🤖 AI Summary
This work addresses the ambiguity in feature attribution for generative language models, which often stems from a lack of explicit semantic grounding. The paper introduces the “attribution contract” framework, systematically identifying that disputes in attribution arise from inconsistent implicit assumptions about explanations. By formally defining the explained output, attributable features, assumptions about the generative process, fixed conditions, and model scoring, the framework standardizes attribution practices. Through case studies on autoregressive and diffusion-based language models, it clarifies the validity boundaries of different attribution settings and underscores that attribution methods must be evaluated in alignment with their corresponding contracts.
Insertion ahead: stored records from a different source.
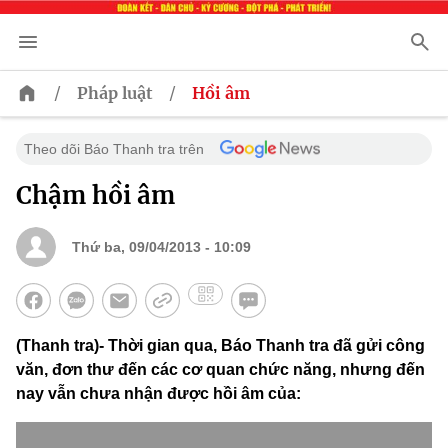
/
/
Pháp luật
Hồi âm
Theo dõi Báo Thanh tra trên
Chậm hồi âm
Thứ ba, 09/04/2013 - 10:09
(Thanh tra)- Thời gian qua, Báo Thanh tra đã gửi công
văn, đơn thư đến các cơ quan chức năng, nhưng đến
nay vẫn chưa nhận được hồi âm của:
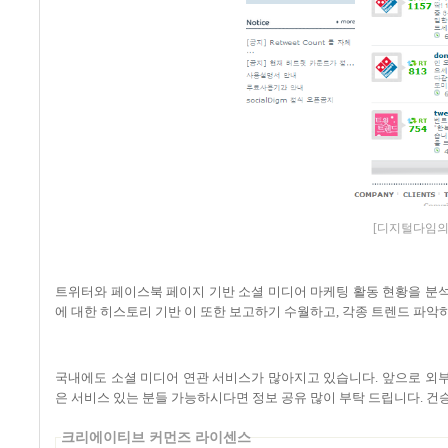
[디지털다임의
트위터와 페이스북 페이지 기반 소셜 미디어 마케팅 활동 현황을 분석
에 대한 히스토리 기반 이 또한 보고하기 수월하고
,
각종 트렌드 파악
국내에도 소셜 미디어 연관 서비스가 많아지고 있습니다
.
앞으로 외부
은 서비스 있는 분들 가능하시다면 정보 공유 많이 부탁 드립니다
. 건
크리에이티브 커먼즈 라이센스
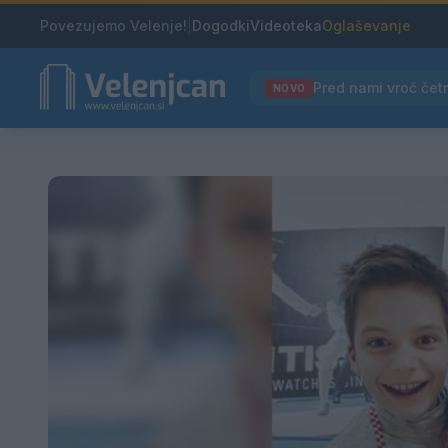
Povezujemo Velenje!
|
Dogodki
Videoteka
Oglaševanje
NOVO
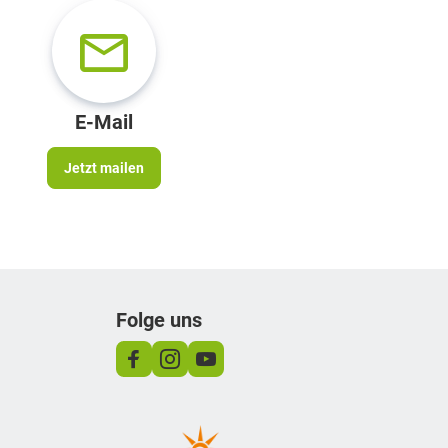
E-Mail
Jetzt mailen
Folge uns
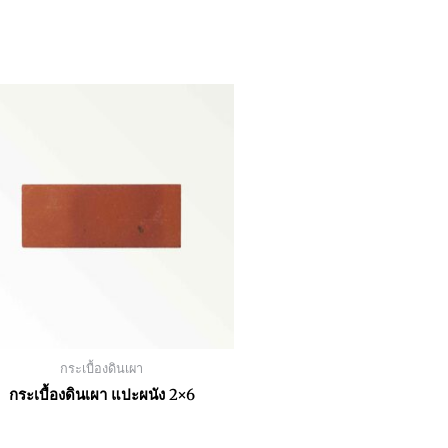
กระเบื้องดินเผา
กระเบื้องดินเผา แปะผนัง 2×6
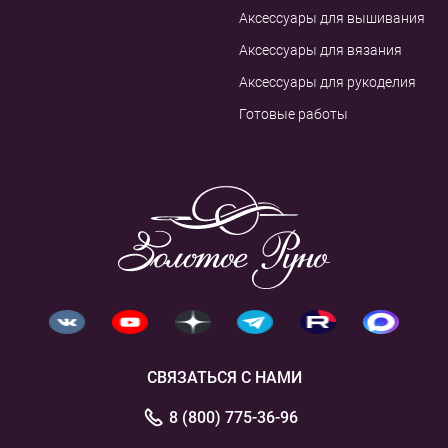
Аксессуары для вышивания
Аксессуары для вязания
Аксессуары для рукоделия
Готовые работы
СВЯЗАТЬСЯ С НАМИ
8 (800) 775-36-96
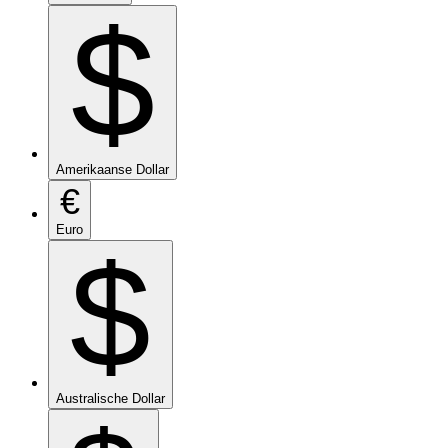
$
Amerikaanse Dollar
€
Euro
$
Australische Dollar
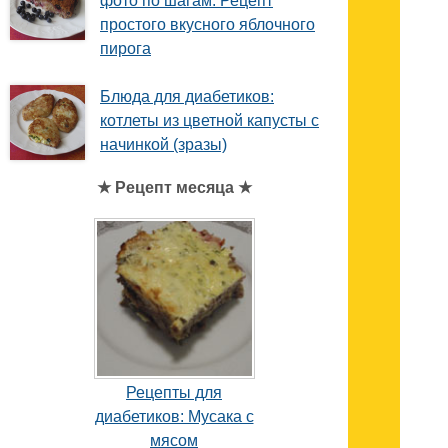
фото по шагам. Рецепт
простого вкусного яблочного
пирога
Блюда для диабетиков:
котлеты из цветной капусты с
начинкой (зразы)
★ Рецепт месяца ★
Рецепты для
диабетиков: Мусака с
мясом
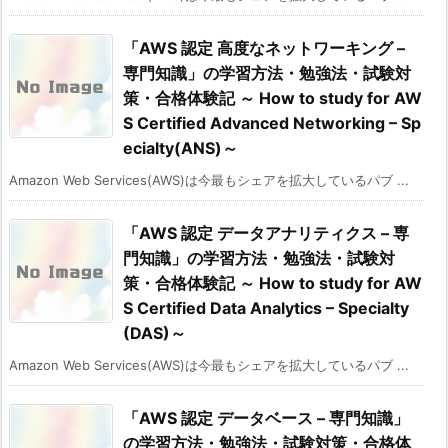
「AWS 認定 高度なネットワーキング –
専門知識」の学習方法・勉強法・試験対
策・合格体験記 ～ How to study for AW
S Certified Advanced Networking – Sp
ecialty(ANS)～
Amazon Web Services(AWS)は今最もシェアを拡大しているパブ ...
「AWS 認定 データアナリティクス – 専
門知識」の学習方法・勉強法・試験対
策・合格体験記 ～ How to study for AW
S Certified Data Analytics – Specialty
(DAS)～
Amazon Web Services(AWS)は今最もシェアを拡大しているパブ ...
「AWS 認定 データベース – 専門知識」
の学習方法・勉強法・試験対策・合格体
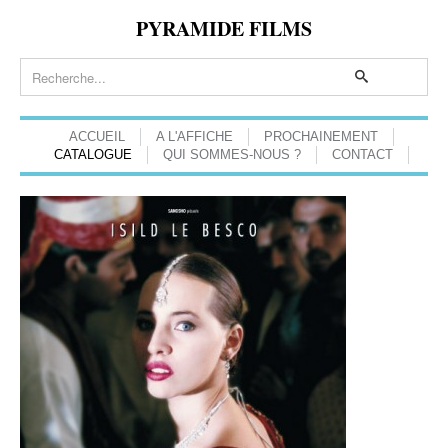
PYRAMIDE FILMS
ACCUEIL
A L'AFFICHE
PROCHAINEMENT
CATALOGUE
QUI SOMMES-NOUS ?
CONTACT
This approach prevents misleading interpretations and establishes a new paradigm for trustworthy explanations in generative models.
📝 Abstract
Feature attribution methods promise to identify which input features matter for a model output. In generative language models, however, it is often unclear what should count as a feature in the first place. In autoregressive language models, earlier generated tokens are both outputs of the model and inputs to later predictions. In diffusion language models, generation proceeds through iterative denoising or unmasking rather than fixed left-to-right prediction, so local explanation may target a state of diffusion rather than a next token. We argue that this ambiguity is not merely an implementation detail, but a conceptual limitation of carrying classifier-era feature attribution directly into generative language modeling. We introduce the Attribution Contract, a specification for feature-attribution claims that names what output is being explained, which features are eligible to receive attribution, what generative process is assumed, what is held fixed, and what model score is being attributed. The contract clarifies why the same attribution method can answer different questions depending on how it is instantiated. We argue that many disagreements about feature attribution in generative language models are not disagreements about attribution algorithms, but about unstated explanatory contracts. Using autoregressive and diffusion language models as case studies, we show when attribution to earlier generated tokens, intermediate states, or denoising stages is informative, when it is misleading, and why feature-attribution methods in generative language models should be evaluated as method-contract pairs.